» **WORK REQUIRED**: Write the records below out again word for word, with the pictures removed.

» **WORKING DATA**:

____

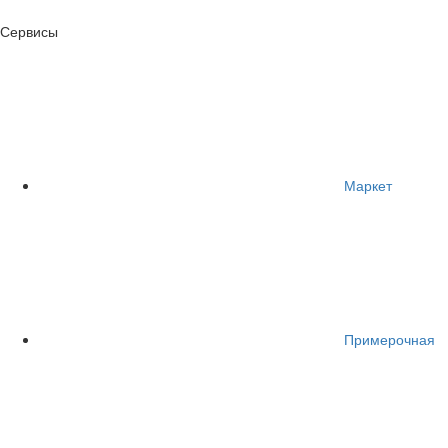
Сервисы
Маркет
Примерочная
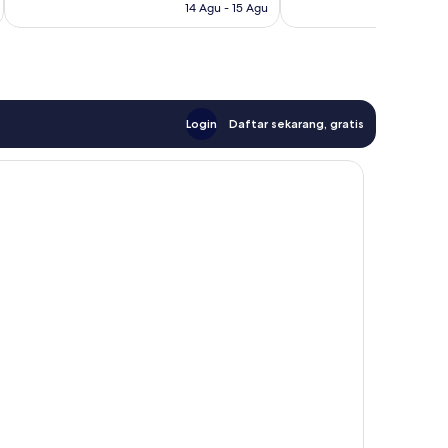
14 Agu - 15 Agu
ulasan
Login
Daftar sekarang, gratis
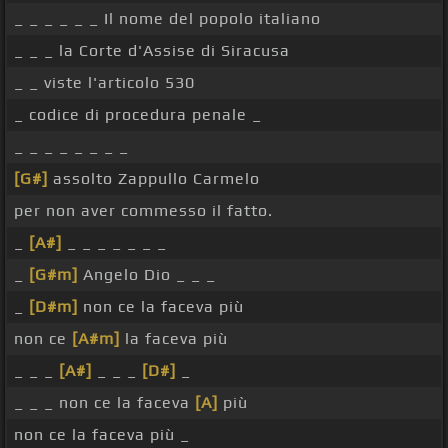
_ _ _ _ _ _ Il nome del popolo italiano
_ _ _ la Corte d'Assise di Siracusa
_ _ viste l'articolo 530
_ codice di procedura penale _
_ _ _ _ _ _ _ _
[G#]
assolto Zappullo Carmelo
per non aver commesso il fatto.
_
[A#]
_ _ _ _ _ _ _
_
[G#m]
Angelo Dio _ _ _
_
[D#m]
non ce la faceva più
non ce
[A#m]
la faceva più
_ _ _
[A#]
_ _ _
[D#]
_
_ _ _ non ce la faceva
[A]
più
non ce la faceva più _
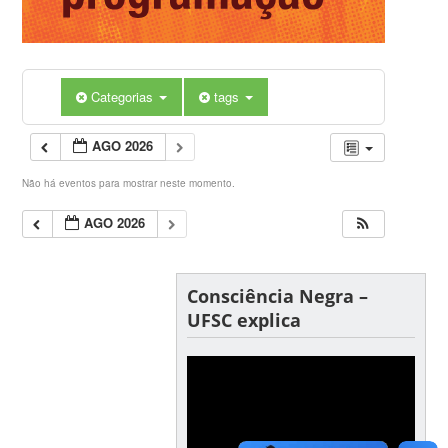
Categorias
tags
AGO 2026
Não há eventos para mostrar neste momento.
AGO 2026
Consciência Negra –
UFSC explica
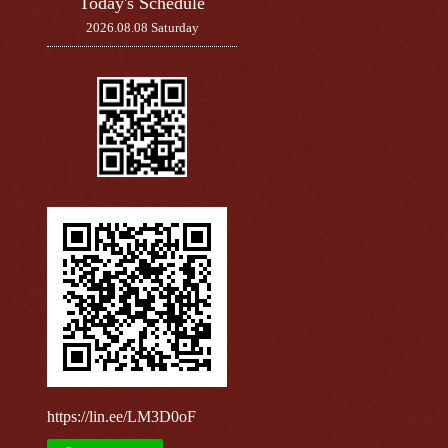
Today's Schedule
2026.08.08 Saturday
https://lin.ee/LM3D0oF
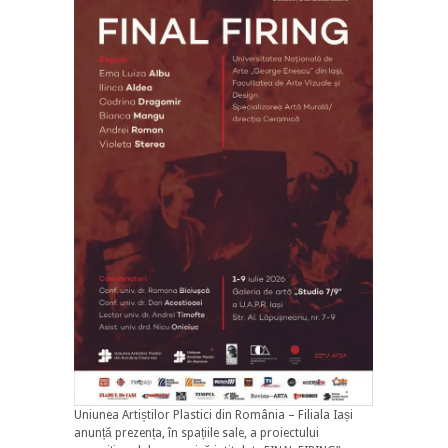
Uniunea Artiștilor Plastici din România – Filiala Iași
anunță prezența, în spațiile sale, a proiectului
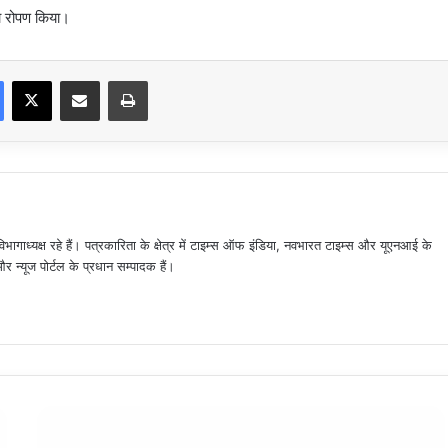
 का रोपण किया।
Facebook
X
Share via Email
Print
िभागाध्यक्ष रहे हैं। पत्रकारिता के क्षेत्र में टाइम्स ऑफ इंडिया, नवभारत टाइम्स और यूएनआई के
न्यूज पोर्टल के प्रधान सम्पादक हैं।
जिला
ट्रेड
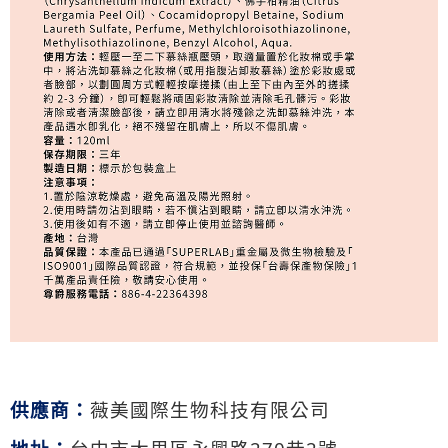
供應商：
薇美國際生物科技有限公司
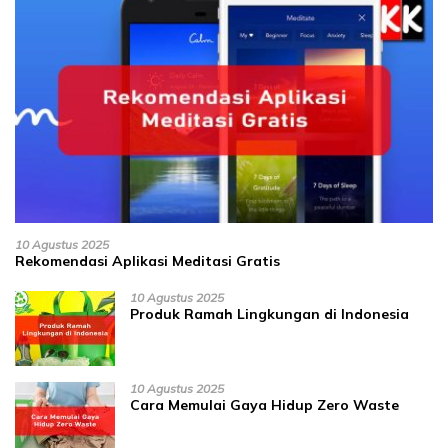
10 Agustus 2025
Rekomendasi Aplikasi Meditasi Gratis
10 Agustus 2025
Produk Ramah Lingkungan di Indonesia
10 Agustus 2025
Cara Memulai Gaya Hidup Zero Waste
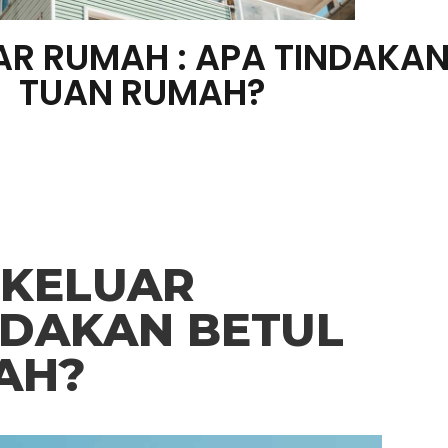
AR RUMAH : APA TINDAKAN
TUAN RUMAH?
 KELUAR
NDAKAN BETUL
AH?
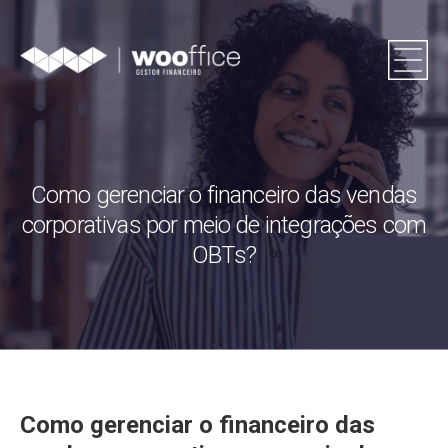
Como gerenciar o financeiro das vendas
corporativas por meio de integrações com
OBTs?
Como gerenciar o financeiro das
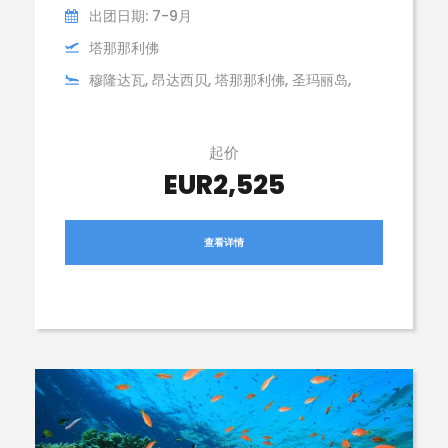
出团日期: 7-9月
塔那那利佛
穆隆达瓦, 昂达西贝, 塔那那利佛, 圣玛丽岛,
起价
EUR2,525
查看详情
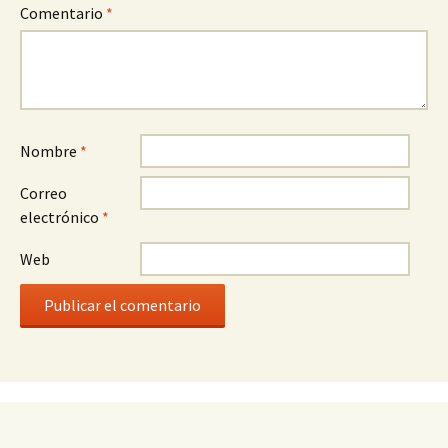
Comentario
*
Nombre
*
Correo
electrónico
*
Web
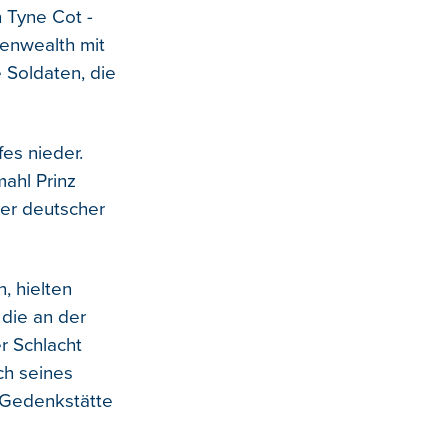
 Tyne Cot -
enwealth mit
 Soldaten, die
es nieder.
mahl Prinz
ber deutscher
, hielten
die an der
r Schlacht
ch seines
 Gedenkstätte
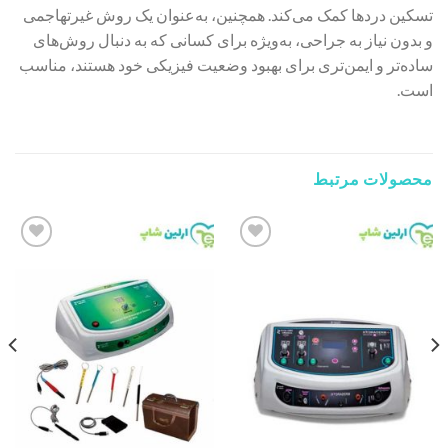
تسکین دردها کمک می‌کند. همچنین، به‌عنوان یک روش غیرتهاجمی
و بدون نیاز به جراحی، به‌ویژه برای کسانی که به دنبال روش‌های
ساده‌تر و ایمن‌تری برای بهبود وضعیت فیزیکی خود هستند، مناسب
است.
محصولات مرتبط
Add to
Add to
wishlist
wishlist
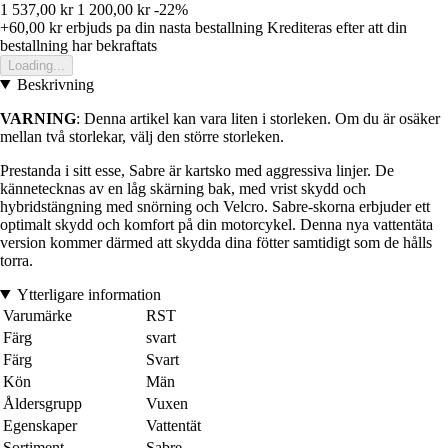
1 537,00 kr
1 200,00 kr
-22%
+60,00 kr
erbjuds pa din nasta bestallning
Krediteras efter att din
bestallning har bekraftats
Loading...
Beskrivning
VARNING
: Denna artikel kan vara liten i storleken. Om du är osäker
mellan två storlekar, välj den större storleken.
Prestanda i sitt esse, Sabre är kartsko med aggressiva linjer. De
kännetecknas av en låg skärning bak, med vrist skydd och
hybridstängning med snörning och Velcro. Sabre-skorna erbjuder ett
optimalt skydd och komfort på din motorcykel. Denna nya vattentäta
version kommer därmed att skydda dina fötter samtidigt som de hålls
torra.
Ytterligare information
Varumärke
RST
Färg
svart
Färg
Svart
Kön
Män
Åldersgrupp
Vuxen
Egenskaper
Vattentät
Sortiment
Sabre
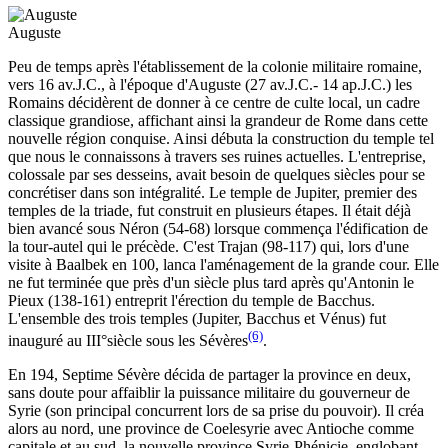
Auguste
Peu de temps après l'établissement de la colonie militaire romaine,
vers 16 av.J.C., à l'époque d'Auguste (27 av.J.C.- 14 ap.J.C.) les
Romains décidèrent de donner à ce centre de culte local, un cadre
classique grandiose, affichant ainsi la grandeur de Rome dans cette
nouvelle région conquise. Ainsi débuta la construction du temple tel
que nous le connaissons à travers ses ruines actuelles. L'entreprise,
colossale par ses desseins, avait besoin de quelques siècles pour se
concrétiser dans son intégralité. Le temple de Jupiter, premier des
temples de la triade, fut construit en plusieurs étapes. Il était déjà
bien avancé sous Néron (54-68) lorsque commença l'édification de
la tour-autel qui le précède. C'est Trajan (98-117) qui, lors d'une
visite à Baalbek en 100, lanca l'aménagement de la grande cour. Elle
ne fut terminée que près d'un siècle plus tard après qu'Antonin le
Pieux (138-161) entreprit l'érection du temple de Bacchus.
L'ensemble des trois temples (Jupiter, Bacchus et Vénus) fut
(6)
inauguré au III°siècle sous les Sévères
.
En 194, Septime Sévère décida de partager la province en deux,
sans doute pour affaiblir la puissance militaire du gouverneur de
Syrie (son principal concurrent lors de sa prise du pouvoir). Il créa
alors au nord, une province de Coelesyrie avec Antioche comme
capitale et au sud, la nouvelle province Syrie-Phénicie, englobant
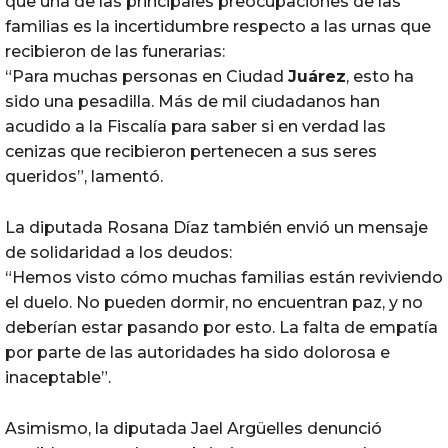
que una de las principales preocupaciones de las
familias es la incertidumbre respecto a las urnas que
recibieron de las funerarias:
“Para muchas personas en Ciudad
Juárez
, esto ha
sido una pesadilla. Más de mil ciudadanos han
acudido a la Fiscalía para saber si en verdad las
cenizas que recibieron pertenecen a sus seres
queridos”, lamentó.
La diputada Rosana Díaz también envió un mensaje
de solidaridad a los deudos:
“Hemos visto cómo muchas familias están reviviendo
el duelo. No pueden dormir, no encuentran paz, y no
deberían estar pasando por esto. La falta de empatía
por parte de las autoridades ha sido dolorosa e
inaceptable”.
Asimismo, la diputada Jael Argüelles denunció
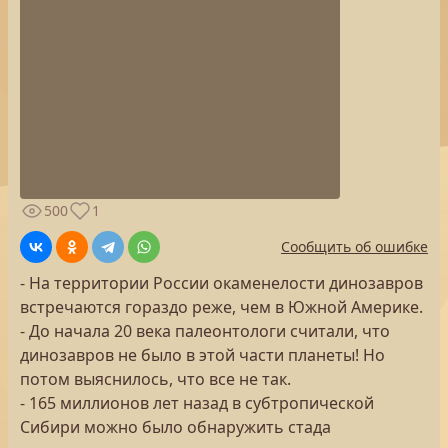
500
1
Сообщить об ошибке
- На территории России окаменелости динозавров
встречаются гораздо реже, чем в Южной Америке.
- До начала 20 века палеонтологи считали, что
динозавров не было в этой части планеты! Но
потом выяснилось, что все не так.
- 165 миллионов лет назад в субтропической
Сибири можно было обнаружить стада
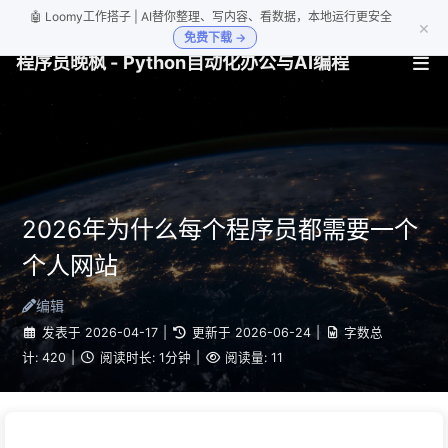
🤖 Loomy工作搭子 | AI替你整理、写内容、看数据，本地运行更安全
×
免费下载 →
程序员晚枫 - Python自动化办公与AI编程
2026年为什么每个程序员都需要一个
个人网站
编辑
发表于
2026-04-17
|
更新于
2026-06-24
|
字数总
计:
420
|
阅读时长:
1分钟
|
阅读量:
11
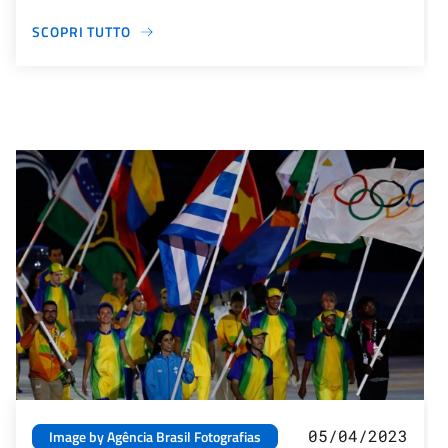
SCOPRI TUTTO
05/04/2023
Image by Agência Brasil Fotografias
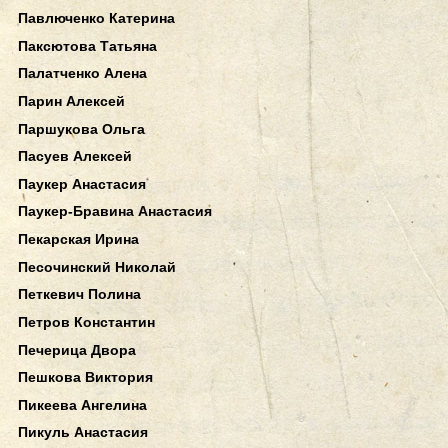
Павлюченко Катерина
Паксютова Татьяна
Палатченко Алена
Парин Алексей
Паршукова Ольга
Пасуев Алексей
Паукер Анастасия
Паукер-Бравина Анастасия
Пекарская Ирина
Песочинский Николай
Петкевич Полина
Петров Константин
Печерица Двора
Пешкова Виктория
Пикеева Ангелина
Пикуль Анастасия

____

» **SOLUTION TO THIS TASK**:
Сервисы
Маркет
Примерочная
14 Agu - 15 Agu
ulasan
Login
Daftar sekarang, gratis
_ _ _ _ _ _ Il nome del popolo italiano
_ _ _ la Corte d'Assise di Siracusa
_ _ viste l'articolo 530
_ codice di procedura penale _
_ _ _ _ _ _ _ _
[G#]
assolto Zappullo Carmelo
per non aver commesso il fatto.
_
[A#]
_ _ _ _ _ _ _
_
[G#m]
Angelo Dio _ _ _
_
[D#m]
non ce la faceva più
non ce
[A#m]
la faceva più
_ _ _
[A#]
_ _ _
[D#]
_
_ _ _ non ce la faceva
[A]
più
non ce la faceva più _
Categorias
tags
AGO 2026
Não há eventos para mostrar neste momento.
AGO 2026
Consciência Negra –
UFSC explica
Today's Schedule
2026.08.08 Saturday
https://lin.ee/LM3D0oF
Uniunea Artiștilor Plastici din România – Filiala Iași
anunță prezența, în spațiile sale, a proiectului
 का रोपण किया।
Facebook
X
Share via Email
Print
िभागाध्यक्ष रहे हैं। पत्रकारिता के क्षेत्र में टाइम्स ऑफ इंडिया, नवभारत टाइम्स और यूएनआई के
न्यूज पोर्टल के प्रधान सम्पादक हैं।
जिला
ट्रेड
供應商：
薇美國際生物科技有限公司
10 Agustus 2025
Rekomendasi Aplikasi Meditasi Gratis
10 Agustus 2025
Produk Ramah Lingkungan di Indonesia
10 Agustus 2025
Cara Memulai Gaya Hidup Zero Waste
AR RUMAH : APA TINDAKAN
TUAN RUMAH?
 KELUAR
NDAKAN BETUL
AH?
Como gerenciar o financeiro das vendas
corporativas por meio de integrações com
OBTs?
Como gerenciar o financeiro das
出团日期: 7-9月
塔那那利佛
穆隆达瓦, 昂达西贝, 塔那那利佛, 圣玛丽岛,
起价
EUR2,525
查看详情
Comentario
*
Nombre
*
Correo
electrónico
*
Web
 Tyne Cot -
enwealth mit
 Soldaten, die
es nieder.
mahl Prinz
ber deutscher
, hielten
die an der
r Schlacht
ch seines
 Gedenkstätte
تسکین دردها کمک می‌کند. همچنین، به‌عنوان یک روش غیرتهاجمی
و بدون نیاز به جراحی، به‌ویژه برای کسانی که به دنبال روش‌های
ساده‌تر و ایمن‌تری برای بهبود وضعیت فیزیکی خود هستند، مناسب
است.
محصولات مرتبط
Add to
Add to
wishlist
wishlist
1 537,00 kr
1 200,00 kr
-22%
+60,00 kr
erbjuds pa din nasta bestallning
Krediteras efter att din
bestallning har bekraftats
Loading...
Beskrivning
VARNING
: Denna artikel kan vara liten i storleken. Om du är osäker
mellan två storlekar, välj den större storleken.
Prestanda i sitt esse, Sabre är kartsko med aggressiva linjer. De
kännetecknas av en låg skärning bak, med vrist skydd och
hybridstängning med snörning och Velcro. Sabre-skorna erbjuder ett
optimalt skydd och komfort på din motorcykel. Denna nya vattentäta
version kommer därmed att skydda dina fötter samtidigt som de hålls
torra.
Ytterligare information
Varumärke
RST
Färg
svart
Färg
Svart
Kön
Män
Åldersgrupp
Vuxen
Egenskaper
Vattentät
Sortiment
Sabre
Auguste
Peu de temps après l'établissement de la colonie militaire romaine,
vers 16 av.J.C., à l'époque d'Auguste (27 av.J.C.- 14 ap.J.C.) les
Romains décidèrent de donner à ce centre de culte local, un cadre
classique grandiose, affichant ainsi la grandeur de Rome dans cette
nouvelle région conquise. Ainsi débuta la construction du temple tel
que nous le connaissons à travers ses ruines actuelles. L'entreprise,
colossale par ses desseins, avait besoin de quelques siècles pour se
concrétiser dans son intégralité. Le temple de Jupiter, premier des
temples de la triade, fut construit en plusieurs étapes. Il était déjà
bien avancé sous Néron (54-68) lorsque commença l'édification de
la tour-autel qui le précède. C'est Trajan (98-117) qui, lors d'une
visite à Baalbek en 100, lanca l'aménagement de la grande cour. Elle
ne fut terminée que près d'un siècle plus tard après qu'Antonin le
Pieux (138-161) entreprit l'érection du temple de Bacchus.
L'ensemble des trois temples (Jupiter, Bacchus et Vénus) fut
(6)
inauguré au III°siècle sous les Sévères
.
En 194, Septime Sévère décida de partager la province en deux,
sans doute pour affaiblir la puissance militaire du gouverneur de
Syrie (son principal concurrent lors de sa prise du pouvoir). Il créa
alors au nord, une province de Coelesyrie avec Antioche comme
capitale et au sud, la nouvelle province Syrie-Phénicie, englobant
que una de las principales preocupaciones de las
familias es la incertidumbre respecto a las urnas que
recibieron de las funerarias:
“Para muchas personas en Ciudad
Juárez
, esto ha
sido una pesadilla. Más de mil ciudadanos han
acudido a la Fiscalía para saber si en verdad las
cenizas que recibieron pertenecen a sus seres
queridos”, lamentó.
La diputada Rosana Díaz también envió un mensaje
de solidaridad a los deudos:
“Hemos visto cómo muchas familias están reviviendo
el duelo. No pueden dormir, no encuentran paz, y no
deberían estar pasando por esto. La falta de empatía
por parte de las autoridades ha sido dolorosa e
inaceptable”.
Asimismo, la diputada Jael Argüelles denunció
500
1
Сообщить об ошибке
- На территории России окаменелости динозавров
встречаются гораздо реже, чем в Южной Америке.
- До начала 20 века палеонтологи считали, что
динозавров не было в этой части планеты! Но
потом выяснилось, что все не так.
- 165 миллионов лет назад в субтропической
Сибири можно было обнаружить стада
🤖 Loomy工作搭子 | AI替你整理、写内容、看数据，本地运行更安全
×
免费下载 →
程序员晚枫 - Python自动化办公与AI编程
2026年为什么每个程序员都需要一个
个人网站
编辑
发表于
2026-04-17
|
更新于
2026-06-24
|
字数总
计:
420
|
阅读时长:
1分钟
|
阅读量:
11
SCOPRI TUTTO
05/04/2023
Image by Agência Brasil Fotografias
Павлюченко Катерина
Паксютова Татьяна
Палатченко Алена
Парин Алексей
Паршукова Ольга
Пасуев Алексей
Паукер Анастасия
Паукер-Бравина Анастасия
Пекарская Ирина
Песочинский Николай
Петкевич Полина
Петров Константин
Печерица Двора
Пешкова Виктория
Пикеева Ангелина
Пикуль Анастасия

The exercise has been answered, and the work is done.